Arminio presenta i suoi Canti della gratitudine
Il corpo ha bisogno di sosta. Di respirare lontano dalle tensioni della mente. La poesia di Franco Arminio arriva in soccorso, come un sospiro, come una preghiera, un mantra della semplicità e dell’anima. «Canti della gratitudine» è il suo ultimo volume di componimenti, pubblicato con Bompiani, che oggi alle 18.30 l’autore presenta alla libreria Binaria del Gruppo Abele. «C’è sul fondo di te stesso un granello di polvere, dove solo tu puoi arrivare. Quello è il tuo nome». Le parole sono importanti, con esse parli, ma soprattutto ascolti.
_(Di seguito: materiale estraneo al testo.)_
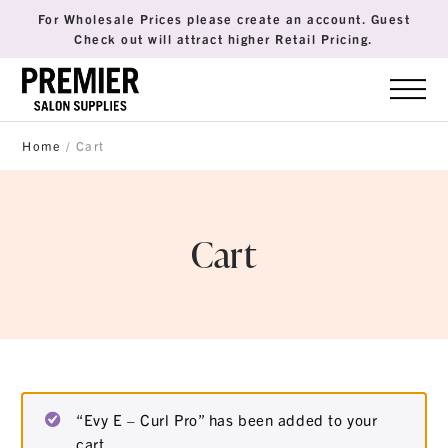
For Wholesale Prices please create an account. Guest
Check out will attract higher Retail Pricing.
Home
/ Cart
Cart
“Evy E – Curl Pro” has been added to your
cart.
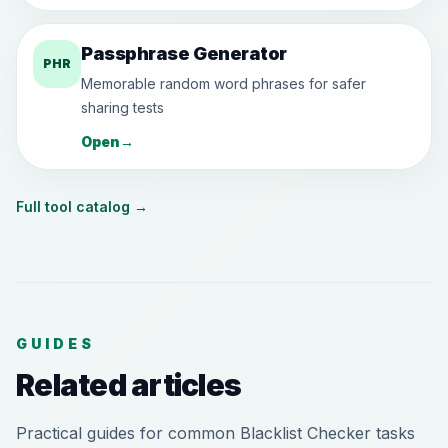
Passphrase Generator
PHR
Memorable random word phrases for safer
sharing tests
Open
→
Full tool catalog
→
GUIDES
Related articles
Practical guides for common Blacklist Checker tasks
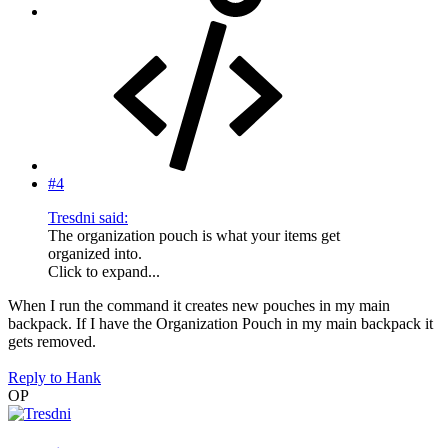
#4
Tresdni said:
The organization pouch is what your items get
organized into.
Click to expand...
When I run the command it creates new pouches in my main
backpack. If I have the Organization Pouch in my main backpack it
gets removed.
Reply
to Hank
OP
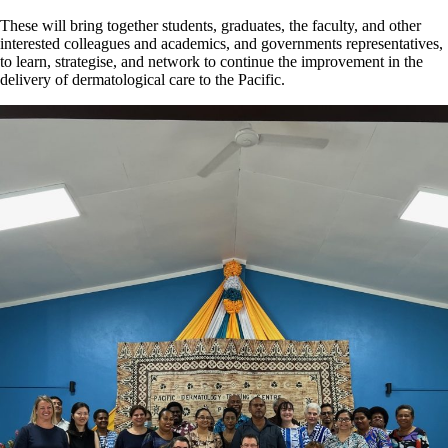
These will bring together students, graduates, the faculty, and other
interested colleagues and academics, and governments representatives,
to learn, strategise, and network to continue the improvement in the
delivery of dermatological care to the Pacific.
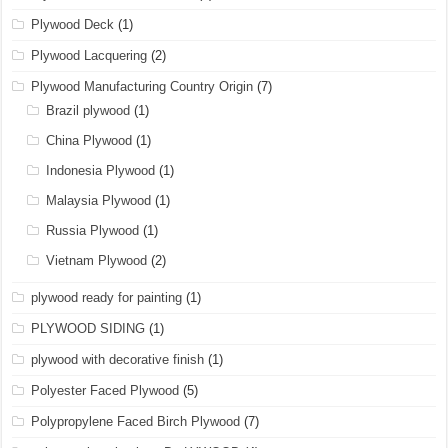
Plywood Deck
(1)
Plywood Lacquering
(2)
Plywood Manufacturing Country Origin
(7)
Brazil plywood
(1)
China Plywood
(1)
Indonesia Plywood
(1)
Malaysia Plywood
(1)
Russia Plywood
(1)
Vietnam Plywood
(2)
plywood ready for painting
(1)
PLYWOOD SIDING
(1)
plywood with decorative finish
(1)
Polyester Faced Plywood
(5)
Polypropylene Faced Birch Plywood
(7)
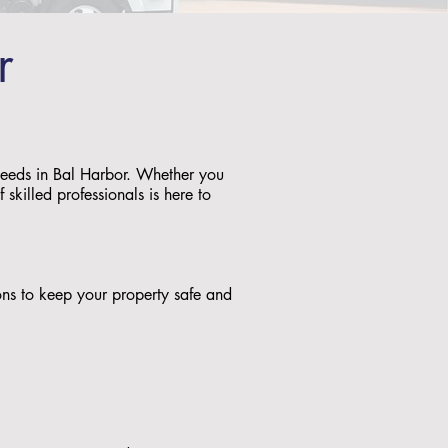
r
 needs in Bal Harbor. Whether you
skilled professionals is here to
tions to keep your property safe and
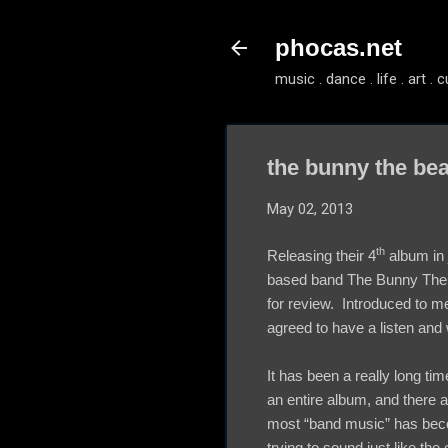
phocas.net
music . dance . life . art . c
the bunny the bea
May 02, 2013
th
Releasing their 4
album in 
based band The Bunny The 
for review. Introduced to m
agreed to have a listen and
It has been a really long tim
an entire album, and there a
most “band music” has bec
trying to sound just like the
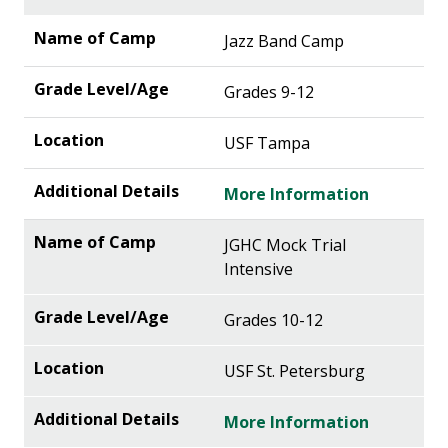
Jazz Band Camp
Grades 9-12
USF Tampa
More Information
JGHC Mock Trial
Intensive
Grades 10-12
USF St. Petersburg
More Information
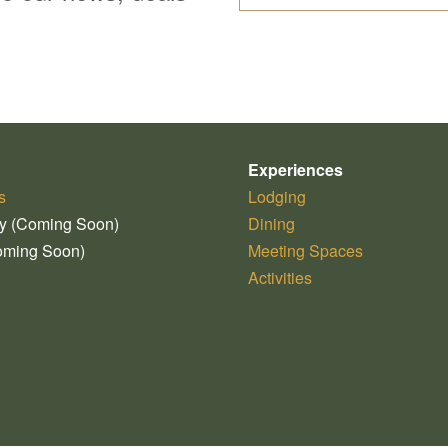
Experiences
s
Lodging
ry (Coming Soon)
Dining
oming Soon)
Meeting Spaces
Activities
«La gratitudine è un po’ come la gentilezza. Non si tratta di dire grazie come forma di cortesia. Il punto è svegliarsi la mattina e affrontare il mondo con dolcezza. Aprire gli occhi sapendo che qualcuno ha già acceso il forno per fare il pane, un altro sta guidando i pullman, gli ospedali curano, il sole ha fatto il suo lavoro, gli alberi danno l’ossigeno…il mondo, quando ci svegliamo, è apparecchiato per noi. Poi, in un momento successivo, mi ricordo che il piede mi fa male o che ho litigato con mia moglie. Non è semplice essere grati».
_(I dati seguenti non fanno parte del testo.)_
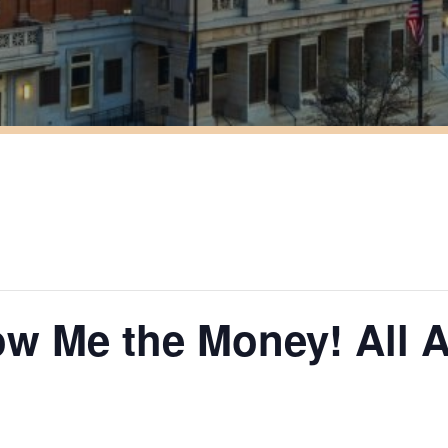
ow Me the Money! All 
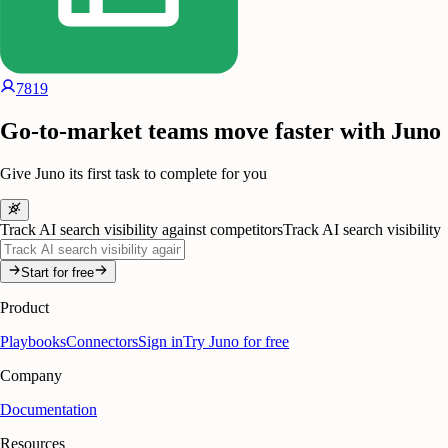
7819
Go-to-market teams move faster with Juno
Give Juno its first task to complete for you
Track AI search visibility against competitors
Track AI search visibility
Start for free
Product
Playbooks
Connectors
Sign in
Try Juno for free
Company
Documentation
Resources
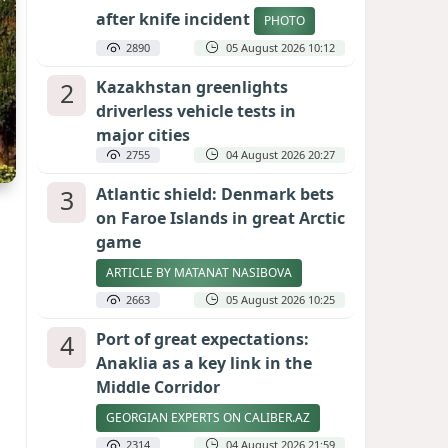
after knife incident
PHOTO
2890
05 August 2026 10:12
2
Kazakhstan greenlights
driverless vehicle tests in
major cities
2755
04 August 2026 20:27
3
Atlantic shield: Denmark bets
on Faroe Islands in great Arctic
game
ARTICLE BY MATANAT NASIBOVA
2663
05 August 2026 10:25
4
Port of great expectations:
Anaklia as a key link in the
Middle Corridor
GEORGIAN EXPERTS ON CALIBER.AZ
2314
04 August 2026 21:59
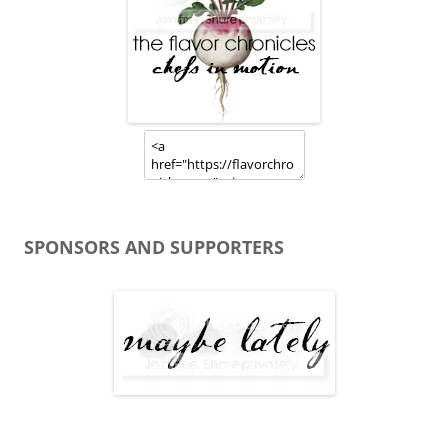
SPONSORS AND SUPPORTERS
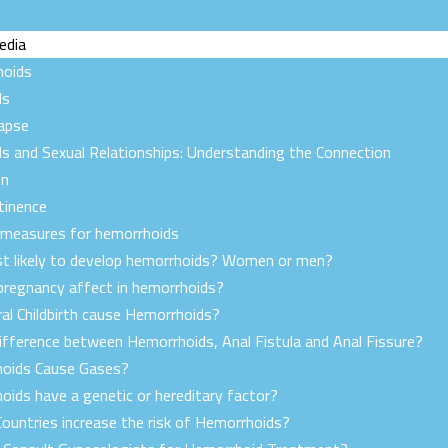
edia
hoids
ds
lapse
s and Sexual Relationships: Understanding the Connection
on
tinence
 measures for hemorrhoids
t likely to develop hemorrhoids? Women or men?
regnancy affect in hemorrhoids?
al Childbirth cause Hemorrhoids?
ifference between Hemorrhoids, Anal Fistula and Anal Fissure?
oids Cause Gases?
oids have a genetic or hereditary factor?
ountries increase the risk of Hemorrhoids?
Non è semplice, neppure è automatico. Non lo è neanche per Arminio, amatissimo, seguitissimo, più che come un poeta, come un riferimento, «diffido del santone — afferma — di chi dice: “Io non ho paura della morte”. Noi siamo mutevoli e fragili, tutto può rovesciarsi in un attimo. Il paesaggio da chiaro diventa scuro, e mi sta bene così. Siamo immersi nel mistero». La gratitudine è lontana dalla formalità, è un esercizio forte, come cambiarsi lo scheletro. Nessun intellettualismo. Altrimenti è una roba buttata lì per lì tanto per fare del buonismo. E ce n’è abbastanza, in giro. «E cerchiamo di non cadere nell’autoinganno». Però fa bene, almeno provarci, a essere grati. Cambia la vita.
Almeno un po’: «Durante la giornata ci sono dei momenti di gratitudine, sono attimi. Fanno bene al corpo, che lavora di più. Il rancore e il risentimento sono innaturali. Dire sì al mondo ci fa vivere meglio».
In questo processo di riassestamento emotivo, non illudiamoci di dover essere in equilibrio, perché non esiste. Niente centro di gravità permanente, «quello è solo dei morti, è fuorviante cercarlo. Siamo sempre su un piano inclinato, nel perenne tentativo di mettere le cose a posto. È quello, che ci dà energia».